A Bíblia pode ser considerada um documento histórico?

 Por Eliana Maria (Ir. Gabriela, Obl. OSB)

 
'Manuscritos do Mar Morto' são os mais antigos registros bíblicos

*Artigo de Marcelo Rede,

professor


‘A Bíblia hebraica pode ser considerada um documento para escrever a história do antigo Israel ou para analisar outros fenômenos históricos, como a formação do monoteísmo ou a figura divina de Yahweh?

A indagação é parte de uma questão maior, sobre a presença da Bíblia no ambiente acadêmico e universitário. Do ponto de vista institucional e curricular, o panorama é diversificado.

O debate já é antigo nos centros universitários norte-americanos ou europeus. Entre nós, é ainda incipiente. No Brasil, a Bíblia penetrou na academia pela via dos estudos literários, que privilegiaram a análise de seus diversos gêneros e a interpretação linguística. Na arqueologia, a situação é ambígua : embora a arqueologia bíblica seja popular nos meios de comunicação, ela jamais se estabeleceu como disciplina por aqui, antes de ter praticamente desaparecido das universidades em todo o mundo para dar lugar a uma arqueologia do Oriente-Próximo ou Siro-Palestina. Naturalmente, nos cursos de teologia (quase totalmente de orientação cristã), a Bíblia hebraica, juntamente com o Novo Testamento, está no centro da reflexão, sob a forma da história da religião ou da exegese textual e teológica.
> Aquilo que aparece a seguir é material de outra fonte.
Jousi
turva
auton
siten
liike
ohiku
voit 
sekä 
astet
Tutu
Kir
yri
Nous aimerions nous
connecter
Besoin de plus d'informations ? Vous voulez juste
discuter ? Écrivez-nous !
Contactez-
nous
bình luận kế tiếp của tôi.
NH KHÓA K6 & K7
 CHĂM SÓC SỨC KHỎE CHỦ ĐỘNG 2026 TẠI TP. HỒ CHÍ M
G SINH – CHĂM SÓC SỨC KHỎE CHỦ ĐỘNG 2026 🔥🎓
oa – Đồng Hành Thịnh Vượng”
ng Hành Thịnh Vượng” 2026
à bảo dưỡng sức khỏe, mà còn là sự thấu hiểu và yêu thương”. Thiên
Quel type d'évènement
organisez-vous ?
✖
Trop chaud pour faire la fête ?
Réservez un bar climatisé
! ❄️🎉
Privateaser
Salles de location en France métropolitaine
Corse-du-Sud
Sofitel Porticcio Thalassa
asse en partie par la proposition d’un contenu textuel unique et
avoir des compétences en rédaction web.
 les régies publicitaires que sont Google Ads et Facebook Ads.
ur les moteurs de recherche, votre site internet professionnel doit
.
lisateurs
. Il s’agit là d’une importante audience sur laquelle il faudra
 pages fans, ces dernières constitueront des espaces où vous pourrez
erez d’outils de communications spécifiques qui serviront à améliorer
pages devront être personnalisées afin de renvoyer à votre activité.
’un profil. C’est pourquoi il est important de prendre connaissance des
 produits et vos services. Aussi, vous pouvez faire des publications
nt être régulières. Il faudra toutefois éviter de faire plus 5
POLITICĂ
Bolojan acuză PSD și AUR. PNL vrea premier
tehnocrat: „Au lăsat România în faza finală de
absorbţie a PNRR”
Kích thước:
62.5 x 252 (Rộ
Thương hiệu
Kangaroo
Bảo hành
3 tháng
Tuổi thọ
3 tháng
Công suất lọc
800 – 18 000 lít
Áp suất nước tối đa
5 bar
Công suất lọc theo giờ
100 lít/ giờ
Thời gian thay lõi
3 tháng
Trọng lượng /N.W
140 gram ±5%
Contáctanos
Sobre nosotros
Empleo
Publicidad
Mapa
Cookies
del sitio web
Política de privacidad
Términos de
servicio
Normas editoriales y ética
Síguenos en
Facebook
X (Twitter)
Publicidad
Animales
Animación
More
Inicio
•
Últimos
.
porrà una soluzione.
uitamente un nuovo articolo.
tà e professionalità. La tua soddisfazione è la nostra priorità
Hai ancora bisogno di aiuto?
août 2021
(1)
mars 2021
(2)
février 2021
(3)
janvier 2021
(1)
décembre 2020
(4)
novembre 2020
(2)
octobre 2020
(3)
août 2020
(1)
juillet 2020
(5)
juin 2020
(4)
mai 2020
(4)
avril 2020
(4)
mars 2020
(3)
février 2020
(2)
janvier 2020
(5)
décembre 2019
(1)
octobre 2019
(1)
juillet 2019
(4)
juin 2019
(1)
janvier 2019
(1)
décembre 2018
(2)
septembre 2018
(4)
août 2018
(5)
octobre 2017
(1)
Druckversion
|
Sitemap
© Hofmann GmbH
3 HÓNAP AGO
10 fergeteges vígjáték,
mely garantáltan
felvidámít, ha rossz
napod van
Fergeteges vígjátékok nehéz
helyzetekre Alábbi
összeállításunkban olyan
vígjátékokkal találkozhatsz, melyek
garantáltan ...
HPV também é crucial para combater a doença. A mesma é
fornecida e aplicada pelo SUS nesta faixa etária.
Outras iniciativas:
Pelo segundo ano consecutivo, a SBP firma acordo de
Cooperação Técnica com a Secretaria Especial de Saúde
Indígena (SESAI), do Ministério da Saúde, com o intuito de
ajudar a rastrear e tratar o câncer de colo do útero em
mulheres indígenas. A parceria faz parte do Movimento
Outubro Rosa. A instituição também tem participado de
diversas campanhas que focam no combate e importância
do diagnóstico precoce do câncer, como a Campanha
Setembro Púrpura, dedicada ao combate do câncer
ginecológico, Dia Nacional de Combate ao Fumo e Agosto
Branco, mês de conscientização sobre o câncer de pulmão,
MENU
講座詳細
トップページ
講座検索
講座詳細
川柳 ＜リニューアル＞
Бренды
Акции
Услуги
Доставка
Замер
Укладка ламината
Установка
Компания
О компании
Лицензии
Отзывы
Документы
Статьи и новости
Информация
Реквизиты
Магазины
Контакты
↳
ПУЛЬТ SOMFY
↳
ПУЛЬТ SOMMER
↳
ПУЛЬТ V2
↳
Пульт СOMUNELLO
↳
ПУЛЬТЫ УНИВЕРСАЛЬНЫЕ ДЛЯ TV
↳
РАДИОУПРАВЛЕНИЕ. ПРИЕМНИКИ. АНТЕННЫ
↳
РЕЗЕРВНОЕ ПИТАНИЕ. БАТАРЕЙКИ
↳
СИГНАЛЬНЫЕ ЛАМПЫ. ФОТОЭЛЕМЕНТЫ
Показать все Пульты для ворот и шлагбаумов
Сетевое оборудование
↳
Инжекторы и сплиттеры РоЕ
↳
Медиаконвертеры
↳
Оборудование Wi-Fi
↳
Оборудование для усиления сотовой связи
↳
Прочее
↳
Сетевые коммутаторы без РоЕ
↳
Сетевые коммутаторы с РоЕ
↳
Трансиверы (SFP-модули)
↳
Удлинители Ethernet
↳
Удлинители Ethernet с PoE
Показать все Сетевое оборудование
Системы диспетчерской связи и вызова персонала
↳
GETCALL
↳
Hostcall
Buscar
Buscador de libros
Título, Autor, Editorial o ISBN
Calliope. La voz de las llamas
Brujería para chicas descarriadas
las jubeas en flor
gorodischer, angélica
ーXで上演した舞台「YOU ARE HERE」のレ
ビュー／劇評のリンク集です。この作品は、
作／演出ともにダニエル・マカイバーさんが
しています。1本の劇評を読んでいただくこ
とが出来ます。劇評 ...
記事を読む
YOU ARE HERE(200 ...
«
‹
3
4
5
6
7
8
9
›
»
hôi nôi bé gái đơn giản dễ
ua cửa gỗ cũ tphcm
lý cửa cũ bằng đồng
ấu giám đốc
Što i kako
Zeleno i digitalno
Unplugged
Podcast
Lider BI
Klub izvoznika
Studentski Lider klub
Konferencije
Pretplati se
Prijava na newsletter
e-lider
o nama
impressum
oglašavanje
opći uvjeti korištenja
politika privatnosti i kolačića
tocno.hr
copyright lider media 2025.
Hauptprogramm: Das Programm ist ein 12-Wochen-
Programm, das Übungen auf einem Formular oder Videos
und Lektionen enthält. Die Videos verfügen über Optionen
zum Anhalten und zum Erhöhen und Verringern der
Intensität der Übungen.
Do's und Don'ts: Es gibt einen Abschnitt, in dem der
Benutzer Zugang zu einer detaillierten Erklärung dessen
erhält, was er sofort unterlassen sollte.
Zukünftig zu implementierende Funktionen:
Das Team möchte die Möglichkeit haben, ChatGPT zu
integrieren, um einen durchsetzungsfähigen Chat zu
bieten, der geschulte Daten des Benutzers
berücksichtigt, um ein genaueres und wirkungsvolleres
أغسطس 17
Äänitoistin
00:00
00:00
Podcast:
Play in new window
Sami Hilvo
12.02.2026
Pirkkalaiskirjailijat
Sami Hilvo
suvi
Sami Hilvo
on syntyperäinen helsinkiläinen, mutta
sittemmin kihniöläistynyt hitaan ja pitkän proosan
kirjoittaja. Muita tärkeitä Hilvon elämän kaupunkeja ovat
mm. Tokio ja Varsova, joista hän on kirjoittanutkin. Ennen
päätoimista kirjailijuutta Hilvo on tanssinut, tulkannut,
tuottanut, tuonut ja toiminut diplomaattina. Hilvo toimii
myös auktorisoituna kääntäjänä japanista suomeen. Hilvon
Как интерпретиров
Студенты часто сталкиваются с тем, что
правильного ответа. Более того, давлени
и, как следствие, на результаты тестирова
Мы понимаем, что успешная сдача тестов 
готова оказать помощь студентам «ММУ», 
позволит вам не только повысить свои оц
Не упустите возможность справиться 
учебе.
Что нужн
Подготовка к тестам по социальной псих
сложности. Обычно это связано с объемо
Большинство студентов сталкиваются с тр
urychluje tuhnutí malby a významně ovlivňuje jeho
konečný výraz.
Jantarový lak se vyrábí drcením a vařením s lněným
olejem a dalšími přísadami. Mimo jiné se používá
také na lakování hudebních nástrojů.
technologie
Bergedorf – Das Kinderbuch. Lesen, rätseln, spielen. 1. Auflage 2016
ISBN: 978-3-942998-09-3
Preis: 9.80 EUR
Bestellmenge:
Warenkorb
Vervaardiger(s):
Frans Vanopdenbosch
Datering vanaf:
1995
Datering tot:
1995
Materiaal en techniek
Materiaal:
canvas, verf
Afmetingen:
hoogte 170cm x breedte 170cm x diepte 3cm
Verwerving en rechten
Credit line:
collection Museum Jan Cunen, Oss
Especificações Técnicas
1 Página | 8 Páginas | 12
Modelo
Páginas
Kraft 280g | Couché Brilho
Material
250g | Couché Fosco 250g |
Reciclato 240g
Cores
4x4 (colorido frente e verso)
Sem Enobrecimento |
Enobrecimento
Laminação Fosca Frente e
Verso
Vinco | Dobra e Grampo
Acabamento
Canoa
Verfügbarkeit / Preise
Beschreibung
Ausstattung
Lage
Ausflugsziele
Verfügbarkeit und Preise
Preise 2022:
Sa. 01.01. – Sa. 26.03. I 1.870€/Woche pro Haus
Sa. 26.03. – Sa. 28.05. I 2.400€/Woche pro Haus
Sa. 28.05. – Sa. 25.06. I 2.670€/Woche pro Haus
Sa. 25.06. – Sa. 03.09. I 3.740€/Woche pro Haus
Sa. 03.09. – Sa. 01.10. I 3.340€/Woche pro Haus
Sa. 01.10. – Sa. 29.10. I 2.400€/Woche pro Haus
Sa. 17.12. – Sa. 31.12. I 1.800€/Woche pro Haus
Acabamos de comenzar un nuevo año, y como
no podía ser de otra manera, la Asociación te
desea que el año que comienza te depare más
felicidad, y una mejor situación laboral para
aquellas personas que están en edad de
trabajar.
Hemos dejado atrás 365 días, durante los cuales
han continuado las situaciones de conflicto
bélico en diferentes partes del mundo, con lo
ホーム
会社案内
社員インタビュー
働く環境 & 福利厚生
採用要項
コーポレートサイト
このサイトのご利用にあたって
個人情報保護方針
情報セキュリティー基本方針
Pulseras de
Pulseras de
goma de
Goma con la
Nos departamentos de história, a presença da Bíblia é rarefeita, pois a história de Israel é menos praticada do que as histórias do Egito ou da Mesopotâmia, e prepondera o interesse pela Grécia e por Roma. Paradoxalmente, não há quase nenhum recorte em nossas disciplinas que possa desprezar a importância da Bíblia, do Brasil colonial à Revolução Francesa, da Idade Média à Independência norte-americana.

O problema, portanto, é saber se é possível integrar a Bíblia hebraica na operação historiográfica e como fazê-lo.

Para o historiador, isso significa duas possibilidades inseparáveis. A primeira : a Bíblia como sendo, ela mesma, um fenômeno histórico. A segunda : sua consideração, ou não, como fonte documental.

A própria questão poderia ser considerada um tanto descabida, pois a historiografia atual se constituiu a partir da profunda remodelação da noção de documento : quando surgiu como saber moderno no século XIX, a história privilegiou os documentos escritos, particularmente, os de natureza oficial. Embora os textos ainda predominem, a história abriu-se a novas fontes (imagens, objetos materiais, relato oral) e integrou todo tipo de documento não oficial : cartas privadas, textos literários, jornais, panfletos de propaganda etc. Se ‘tudo é história’, pode-se dizer também que ‘tudo é documento’. Mesmo um falso documento pode servir como fonte para se estudar algo, desde que o historiador tenha ciência de sua falsidade (uma obra de arte forjada; um decreto imperial não autêntico ou uma fake news). Diante desse quadro, o que poderia justificar a exclusão da Bíblia do campo de documentos históricos?

Ocorre que a Bíblia tem uma trajetória de mais de dois mil anos no pensamento ocidental e seus vários usos e apropriações levantaram questionamentos legítimos que precisam ser considerados.

O ponto mais evidente é a sua concepção como ‘Escritura Sagrada’. Muitos documentos com que trabalham os historiadores têm, igualmente, uma natureza sagrada atribuída por suas sociedades : o Livro dos Mortos, no antigo Egito; as preces aos deuses sumérios e tantos outros. Há, porém, uma grande diferença : enquanto estes pertenceram a religiões hoje mortas, a Bíblia continua sendo o livro sagrado do judaísmo, dos vários cristianismos e, indiretamente, do islamismo. A sacralização dos textos bíblicos criou obstáculos ao seu estudo fora do domínio teológico. Foi somente às vésperas do Iluminismo que as ‘Sagradas Escrituras’ passaram a ser objeto de reflexão crítica.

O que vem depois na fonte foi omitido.